The national currency, the krona, collapsed. The government was forced to nationalize the three banks, go to the IMF for emergency loans, then resign as the population of Iceland erupted in a massive display of civil disobedience. A new government came to power, seeking to responsibly cope with the profound financial disaster that has engulfed Iceland. However, the governments of the UK and the Netherlands, which had reimbursed citizens who lost their deposits in the Landsbanki, which had enticed them with above market interest rates through a program known as Icesave, demanded that Iceland assume full financial liability and pay back those governments. Desperate to enter the European Union and receive additional IMF help, the government in Reykjavik felt it had no choice but to agree to compensate London and the Hague, to the tune of $6 billion, payable over 15 years. This would mean that every one of Iceland’s 300,000 souls would be responsible for paying the British and Dutch governments $20,000. The Icelandic government has told its citizens that there is no choice: either abide by the agreement or accept isolation from the global financial system, junk bond status in sovereign debt markets and a termination in loans from the IMF.

The citizens of Iceland have reacted with a petition containing the names of 25% of the nation’s registered voters, opposing the agreement. In response, Icelandic President Ólafur Ragnar Grímsson announced that he would not sign the agreement as approved by the nation’s parliament, and would instead call for a national referendum. Current projections are that 70% of the voters would reject the agreement.
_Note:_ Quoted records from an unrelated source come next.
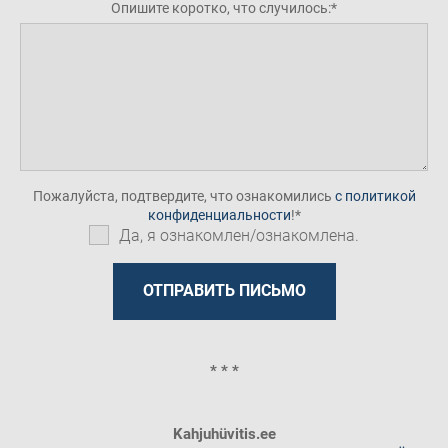
Опишите коротко, что случилось:
Пожалуйста, подтвердите, что ознакомились
с политикой
конфиденциальности
!
Да, я ознакомлен/ознакомлена.
* * *
Kahjuhüvitis.ee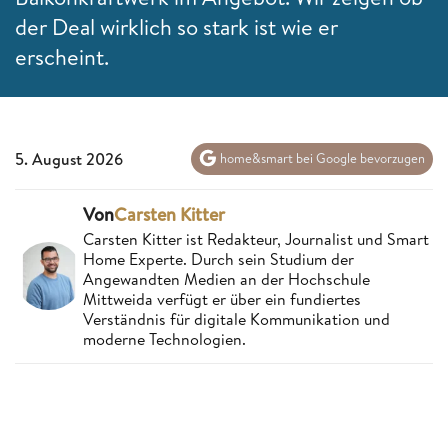
der Deal wirklich so stark ist wie er
erscheint.
5. August 2026
home&smart bei Google bevorzugen
Von
Carsten Kitter
Carsten Kitter ist Redakteur, Journalist und Smart
Home Experte. Durch sein Studium der
Angewandten Medien an der Hochschule
Mittweida verfügt er über ein fundiertes
Verständnis für digitale Kommunikation und
moderne Technologien.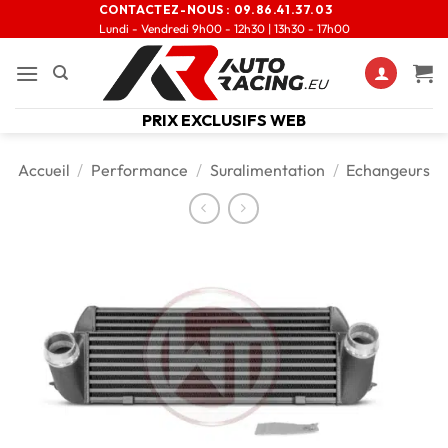
CONTACTEZ-NOUS :
09.86.41.37.03
Lundi - Vendredi 9h00 - 12h30 | 13h30 - 17h00
PRIX EXCLUSIFS WEB
Accueil
/
Performance
/
Suralimentation
/
Echangeurs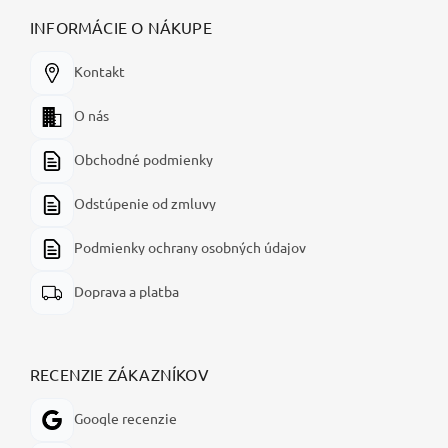
INFORMÁCIE O NÁKUPE
Kontakt
O nás
Obchodné podmienky
Odstúpenie od zmluvy
Podmienky ochrany osobných údajov
Doprava a platba
RECENZIE ZÁKAZNÍKOV
Google recenzie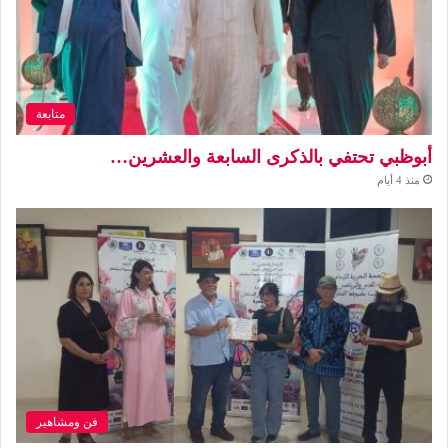
متابعة
أبوظبي تحتفي بالذكرى السابعة والعشرين…
منذ 4 أيام
فن ومشاهير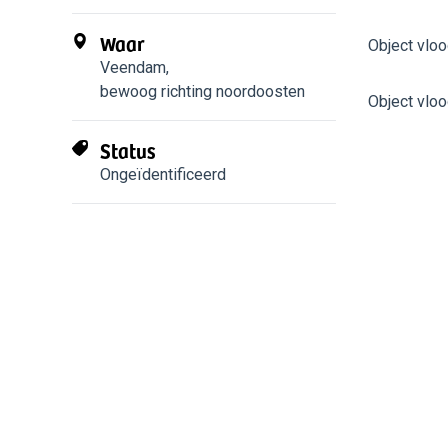
Waar
Object vloog
Veendam
,
bewoog richting noordoosten
Object vloo
Status
Ongeïdentificeerd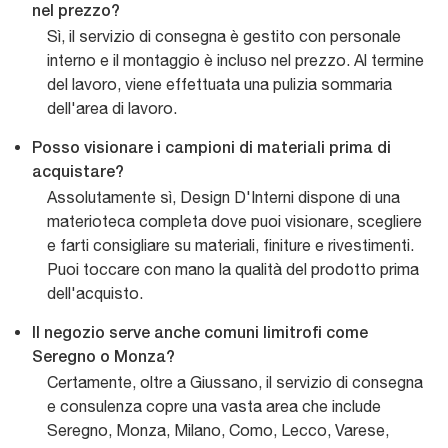
nel prezzo?
Sì, il servizio di consegna è gestito con personale
interno e il montaggio è incluso nel prezzo. Al termine
del lavoro, viene effettuata una pulizia sommaria
dell'area di lavoro.
Posso visionare i campioni di materiali prima di
acquistare?
Assolutamente sì, Design D'Interni dispone di una
materioteca completa dove puoi visionare, scegliere
e farti consigliare su materiali, finiture e rivestimenti.
Puoi toccare con mano la qualità del prodotto prima
dell'acquisto.
Il negozio serve anche comuni limitrofi come
Seregno o Monza?
Certamente, oltre a Giussano, il servizio di consegna
e consulenza copre una vasta area che include
Seregno, Monza, Milano, Como, Lecco, Varese,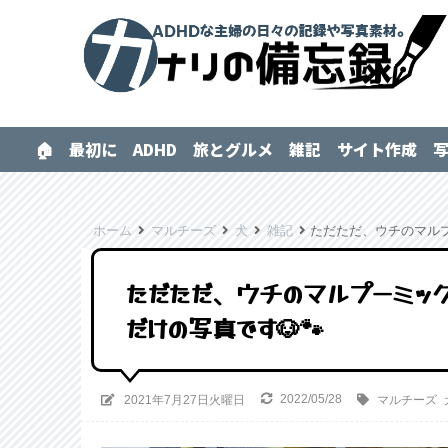
🏠
最初に
ADHD
旅とグルメ
雑記
サイト作成
ホーム
マルチーズ
犬
雑記
ただただ、ウチのマルプ
ただただ、ウチのマルプーミッ
だけの写真です🐶🐾
2022/05/28
2021年7月27日火曜日
マルチーズ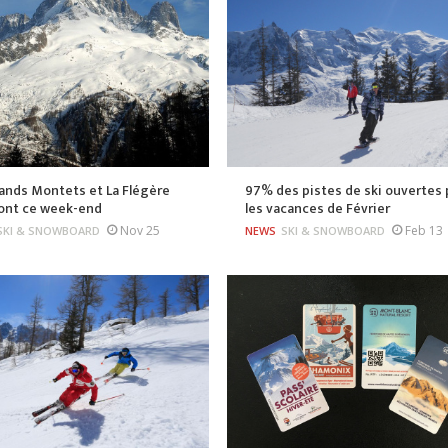
ands Montets et La Flégère
97% des pistes de ski ouvertes 
ront ce week-end
les vacances de Février
Nov 25
Feb 13
SKI & SNOWBOARD
NEWS
SKI & SNOWBOARD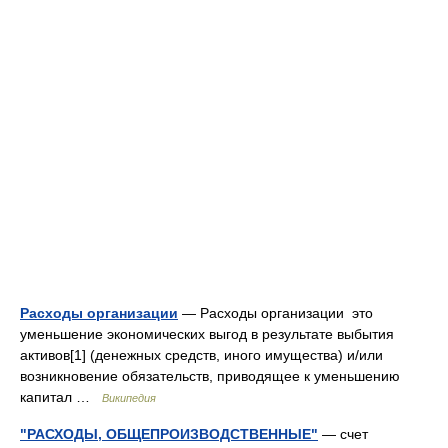
Расходы организации
— Расходы организации это
уменьшение экономических выгод в результате выбытия
активов[1] (денежных средств, иного имущества) и/или
возникновение обязательств, приводящее к уменьшению
капитал …
Википедия
"РАСХОДЫ, ОБЩЕПРОИЗВОДСТВЕННЫЕ"
— счет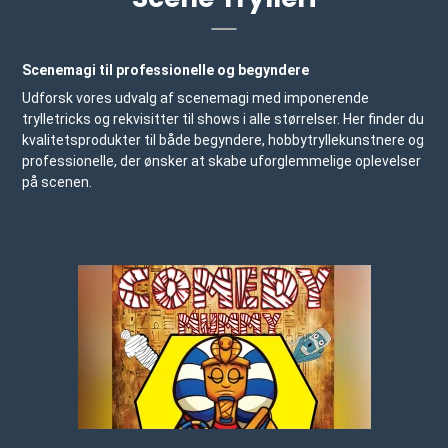
Scenemagi til professionelle og begyndere
Udforsk vores udvalg af scenemagi med imponerende
trylletricks og rekvisitter til shows i alle størrelser. Her finder du
kvalitetsprodukter til både begyndere, hobbytryllekunstnere og
professionelle, der ønsker at skabe uforglemmelige oplevelser
på scenen.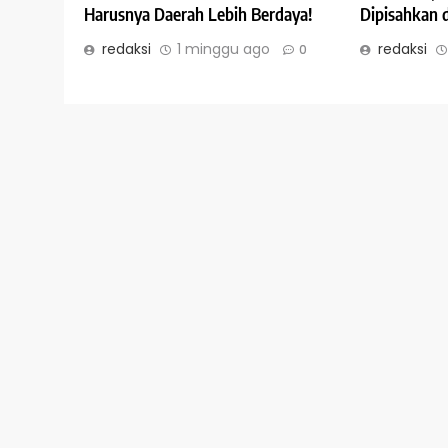
Dipisahkan 
Harusnya Daerah Lebih Berdaya!
redaksi
redaksi
1 minggu ago
0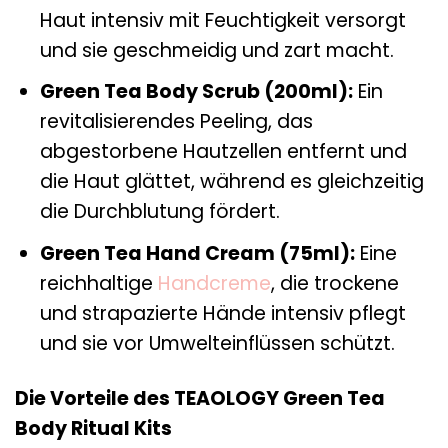
Haut intensiv mit Feuchtigkeit versorgt
und sie geschmeidig und zart macht.
Green Tea Body Scrub (200ml):
Ein
revitalisierendes Peeling, das
abgestorbene Hautzellen entfernt und
die Haut glättet, während es gleichzeitig
die Durchblutung fördert.
Green Tea Hand Cream (75ml):
Eine
reichhaltige
Handcreme
, die trockene
und strapazierte Hände intensiv pflegt
und sie vor Umwelteinflüssen schützt.
Die Vorteile des TEAOLOGY Green Tea
Body Ritual Kits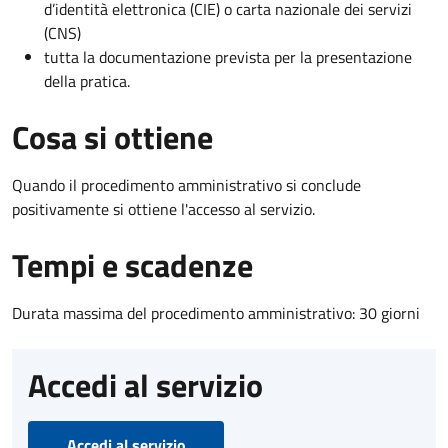
d’identità elettronica (CIE) o carta nazionale dei servizi
(CNS)
tutta la documentazione prevista per la presentazione
della pratica.
Cosa si ottiene
Quando il procedimento amministrativo si conclude
positivamente si ottiene l'accesso al servizio.
Tempi e scadenze
Durata massima del procedimento amministrativo: 30 giorni
Accedi al servizio
Accedi al servizio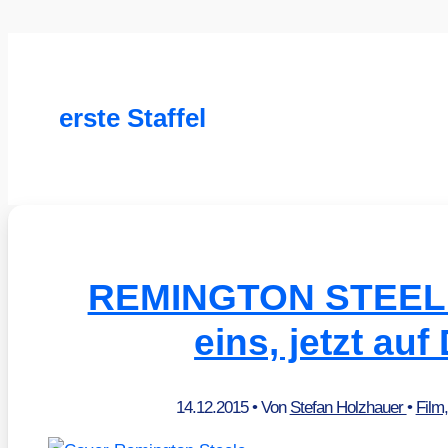
erste Staffel
REMINGTON STEELE 
eins, jetzt au
14.12.2015
• Von
Stefan Holzhauer
•
Film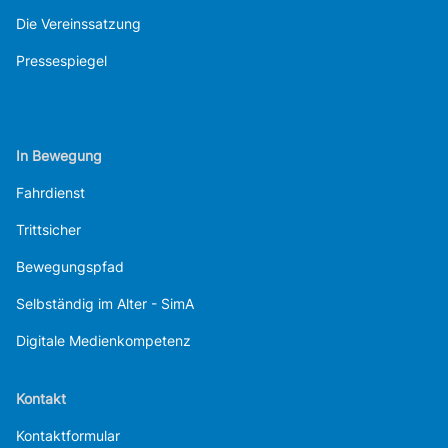
Die Vereinssatzung
Pressespiegel
In Bewegung
Fahrdienst
Trittsicher
Bewegungspfad
Selbständig im Alter - SimA
Digitale Medienkompetenz
Kontakt
Kontaktformular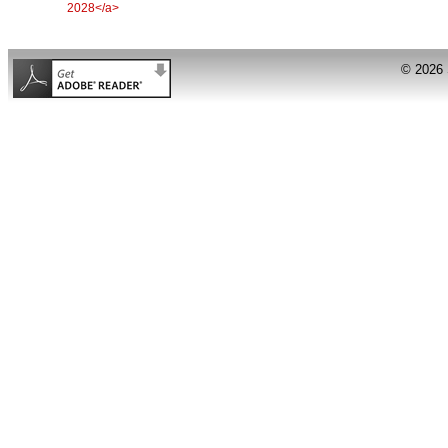
© 2026 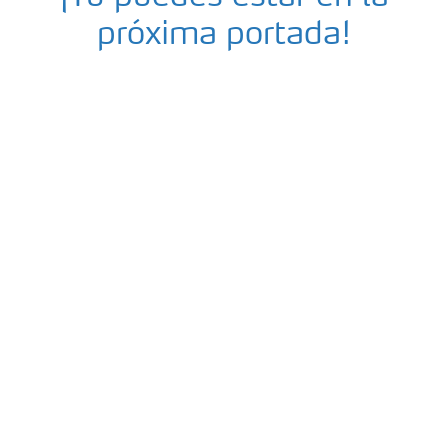
próxima portada!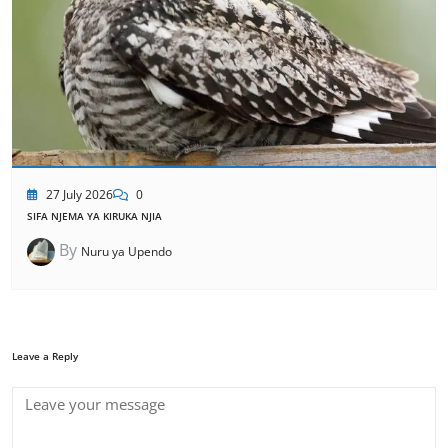
27 July 2026
0
SIFA NJEMA YA KIRUKA NJIA
By
Nuru ya Upendo
Leave a Reply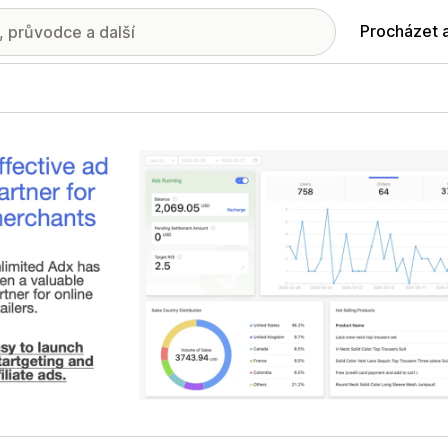
Procházet 
ie propagovaných obrázků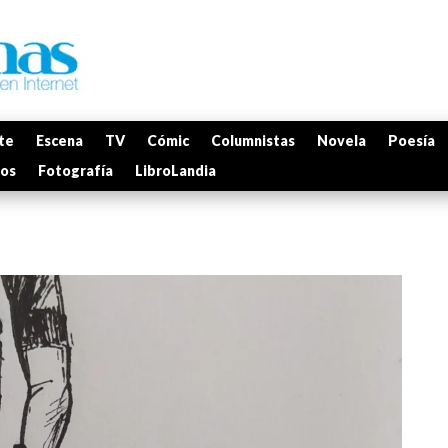
te
Escena
TV
Cómic
Columnistas
Novela
Poesía
mos
Fotografía
LibroLandia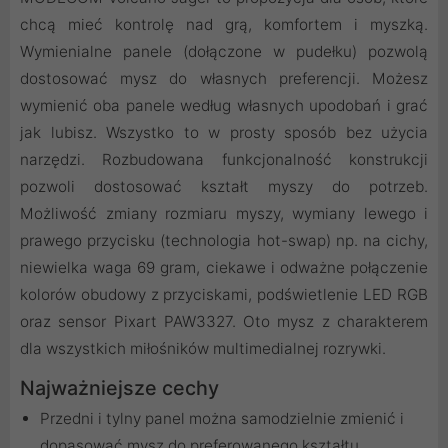
chcą mieć kontrolę nad grą, komfortem i myszką.
Wymienialne panele (dołączone w pudełku) pozwolą
dostosować mysz do własnych preferencji. Możesz
wymienić oba panele według własnych upodobań i grać
jak lubisz. Wszystko to w prosty sposób bez użycia
narzędzi. Rozbudowana funkcjonalność konstrukcji
pozwoli dostosować kształt myszy do potrzeb.
Możliwość zmiany rozmiaru myszy, wymiany lewego i
prawego przycisku (technologia hot-swap) np. na cichy,
niewielka waga 69 gram, ciekawe i odważne połączenie
kolorów obudowy z przyciskami, podświetlenie LED RGB
oraz sensor Pixart PAW3327. Oto mysz z charakterem
dla wszystkich miłośników multimedialnej rozrywki.
Najważniejsze cechy
Przedni i tylny panel można samodzielnie zmienić i
dopasować mysz do preferowanego kształtu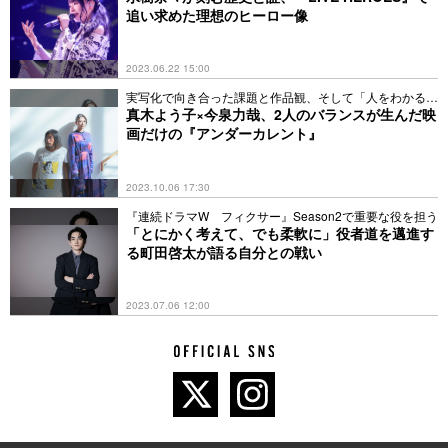
追い求めた理想のヒーロー像
2023.06.22 15:00
実写化で向き合った課題と作品観、そして「人をわかる」
とは
真木よう子×今泉力哉、2人のバランスが生んだ映
画だけの『アンダーカレント』
2023.10.06 17:30
『連続ドラマW フィクサー』Season2で重要な役を担う
「とにかく考えて、でも柔軟に」役者道を邁進す
る町田啓太が語る自分との戦い
2023.07.06 12:00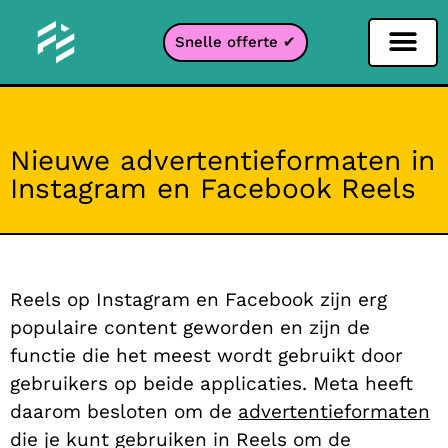
Snelle offerte ✔
Sociale netwerken filter
Instagram filter
Snapchat filter
TikTok filter
Nieuwe advertentieformaten in
Instagram en Facebook Reels
Reels op Instagram en Facebook zijn erg
populaire content geworden en zijn de
functie die het meest wordt gebruikt door
gebruikers op beide applicaties. Meta heeft
daarom besloten om de
advertentieformaten
die je kunt gebruiken in Reels om de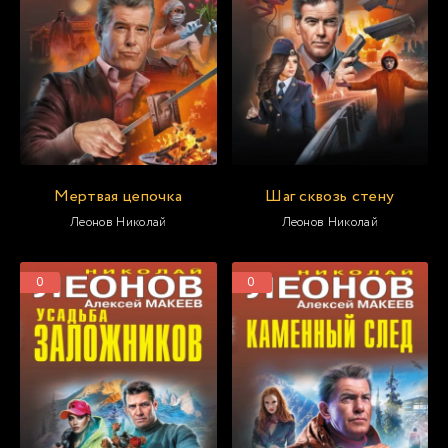
Мертвая цепочка
Шаг сквозь стену
Леонов Николай
Леонов Николай
0
0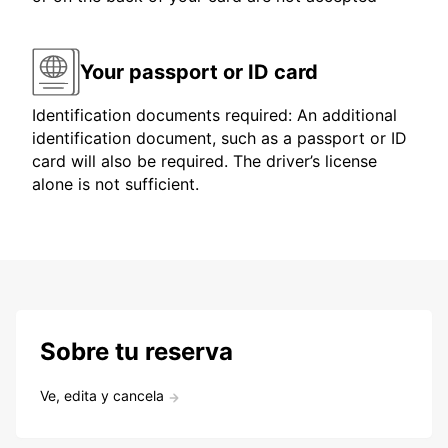
Your passport or ID card
Identification documents required: An additional
identification document, such as a passport or ID
card will also be required. The driver’s license
alone is not sufficient.
Sobre tu reserva
Ve, edita y cancela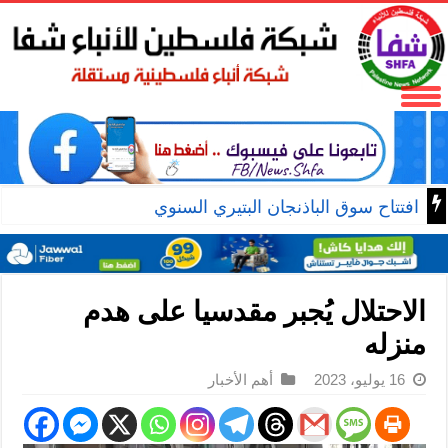
افتتاح سوق الباذنجان البتيري السنوي
الاحتلال يُجبر مقدسيا على هدم
منزله
16 يوليو، 2023
أهم الأخبار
Human Action calls on a round of applause for the people of Iceland! They’re showing up the sheeples of the rest of the world in fine form. Better late than never - perhaps if the citizens had said they don’t care about the country’s credit rating in the first place, they would never have been led into this mess by their government and bankers. In that case the big Icelandic banks and government debt would have been a less ’safe’ place for foreigners to invest and save, and the precarious financial and monetary state of the economy would never have come into being. This would also have forced some fiscal and monetary prudence onto the Icelandic government. It is blatantly clear why the rating agencies initially did more harm than good, and we expect the consensus to catch on soon.

Iceland as seen from space, NASA

Iceland as seen from space, NASA

This also counts for other countries, but most importantly, the US. Apart from lacking the luxury of being able to print the global reserve currency, what makes Iceland so different from the US? The US government has bailed out more banks than the Icelandic government. The US government’s unfunded liabilities are also in the region of ten times its available capital. The US government is repaying its creditors with an inflated currency, i.e. meaning they are technically defaulting. The people of Iceland are being honest about their default, as they have cottoned-on to what their government and bankers are doing. The US government is stealing the money for their default from their creditors, and one of the main reasons why the US dollar will fall seriously out of favour in the not-too-distant future. Human Action would go as far as to say that the willingness of Iceland’s president to listen to his people and not take another IMF loan to bail out bankers and government deserves a credit rating upgrade, not a downgrade!

Footnote: What is also interesting is that the US public’s sentiment is very similar to their Icelandic counterparts: according to polls, 79% of Americans support an audit of the Federal Reserve, which will be the first step for Ron Paul to one day reach his 30-year long mission of dismantling the Fed entirely, which would put an end to these lunatic asylums around the world: central banks.